Бабушка поспешно встала и почти бегом побежала в комнату миссис Парриш.
Глава двенадцатая
В начале августа сравнительный порядок был восстановлен в Тянцзине и его окрестностях. Китайские беженцы начали возвращаться из иностранных концессий в свой китайский город. Они топтались на пепелищах, среди развалин, пытаясь что-то восстановить, что-то построить. Армия Спасения выдавала все меньше риса. Поезда приходили в Тянцзин и отбывали оттуда. Начала работать и почта. В районе города появлялось все больше и больше японцев. Строились укрепления и аэродромы. Как лавина, откуда-то надвигалось огромное количество японской военной амуниции. С характерным для них топотом японские войска маршировали куда-то в южную сторону, оставляя город.
Только четыре японца вернулись в пансион № 11. Они кланялись, улыбались и спрашивали всех о здоровье. О пятом не было сказано ни слова. Они все вчетвером увели куда-то старую японскую леди, которая едва двигала ногами, но все же тоже кланялась. Только три японца вернулись затем, чтобы жить в доме. Они еще раз спросили – все разом – о здоровье и, в благодарность за заботы о старой леди, подарили Бабушке большую коробку бисквитов Meijii и шелковый носовой платок. И на коробке, и на платке была изображена прекрасная Fudji-Yama.

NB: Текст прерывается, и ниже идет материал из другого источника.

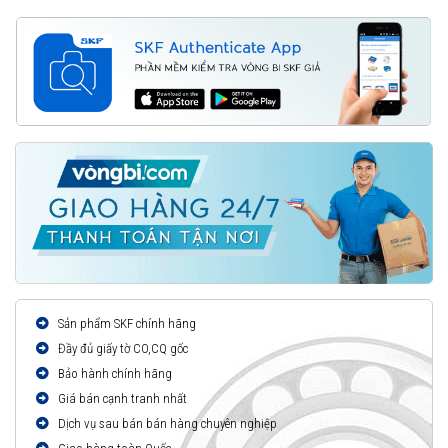
Sản phẩm SKF chính hãng
Đầy đủ giấy tờ CO,CQ gốc
Bảo hành chính hãng
Giá bán cạnh tranh nhất
Dịch vụ sau bán bán hàng chuyên nghiệp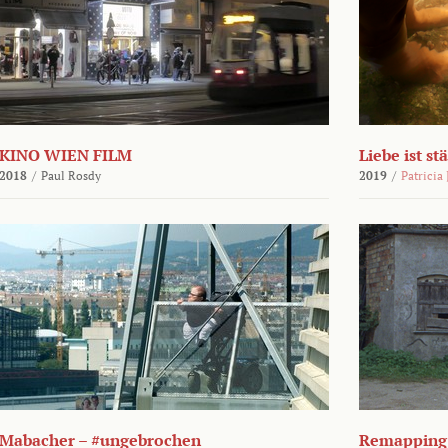
KINO WIEN FILM
Liebe ist st
2018
/
Paul Rosdy
2019
/
Patricia
Mabacher – #ungebrochen
Remapping 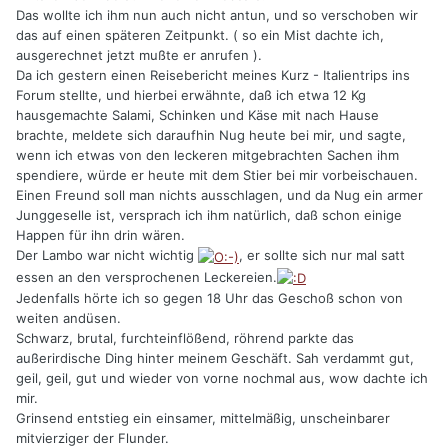
Das wollte ich ihm nun auch nicht antun, und so verschoben wir
das auf einen späteren Zeitpunkt. ( so ein Mist dachte ich,
ausgerechnet jetzt mußte er anrufen ).
Da ich gestern einen Reisebericht meines Kurz - Italientrips ins
Forum stellte, und hierbei erwähnte, daß ich etwa 12 Kg
hausgemachte Salami, Schinken und Käse mit nach Hause
brachte, meldete sich daraufhin Nug heute bei mir, und sagte,
wenn ich etwas von den leckeren mitgebrachten Sachen ihm
spendiere, würde er heute mit dem Stier bei mir vorbeischauen.
Einen Freund soll man nichts ausschlagen, und da Nug ein armer
Junggeselle ist, versprach ich ihm natürlich, daß schon einige
Happen für ihn drin wären.
Der Lambo war nicht wichtig
, er sollte sich nur mal satt
essen an den versprochenen Leckereien.
Jedenfalls hörte ich so gegen 18 Uhr das Geschoß schon von
weiten andüsen.
Schwarz, brutal, furchteinflößend, röhrend parkte das
außerirdische Ding hinter meinem Geschäft. Sah verdammt gut,
geil, geil, gut und wieder von vorne nochmal aus, wow dachte ich
mir.
Grinsend entstieg ein einsamer, mittelmäßig, unscheinbarer
mitvierziger der Flunder.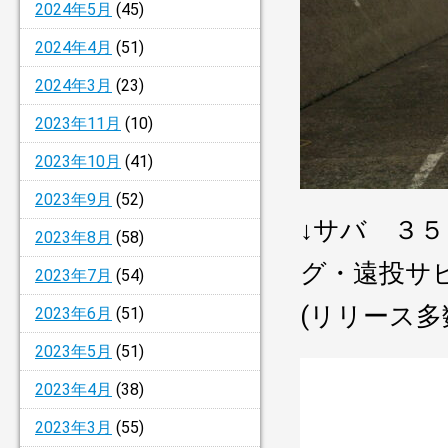
2024年5月
(45)
2024年4月
(51)
2024年3月
(23)
2023年11月
(10)
2023年10月
(41)
2023年9月
(52)
↓サバ ３
2023年8月
(58)
グ・遠投サ
2023年7月
(54)
(リリース多
2023年6月
(51)
2023年5月
(51)
2023年4月
(38)
2023年3月
(55)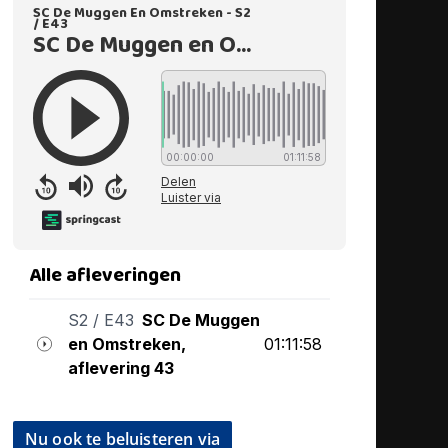
Nu ook te beluisteren via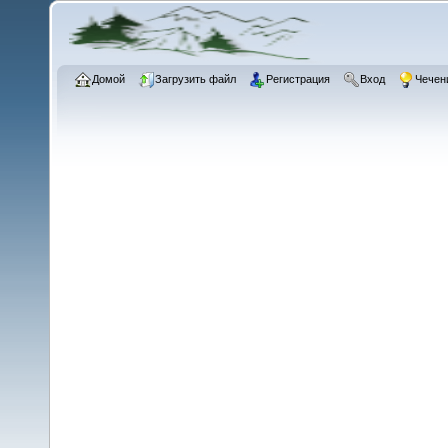
Домой
Загрузить файл
Регистрация
Вход
Чечен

Семья Кана на черном дворе убавилась до четырех. Мистер Сун сделался безработным, потому что китайский университет, где он читал лекции, был разрушен японцами.
За счет трех японских джентльменов в доме было установлено радио. Оно внесло поток звуков. Domei-dispatch ежедневно заявлял о блестящих японских победах. Гремела странная музыка и какое-то нечеловеческое гортанное пение хором. Кто пел и по какому поводу? Была ли это радость победы или похоронное пение? Как оно было загадочно и странно для европейского уха! Гремели речи от новых японских правительственных органов; голоса негодования и воззвание о помощи – «ко всем!» – от раненого Китая. Слышно было Гитлера, глас сверхчеловека из Берлина, и восхитительная музыка из Grand Opera и La Scala. И все это говорило о том, что нет единения в человечестве, что различны интересы классов и наций, что больше и больше дробилась прежними веками выкованная христианская и нехристианская мораль и что нет выхода, нет никому оправдания и всем грозит гибель.
И пока наслаждались японцы своим новым радио, ужасалась Бабушка: без радио она не знала, как страшен стал внешний мир.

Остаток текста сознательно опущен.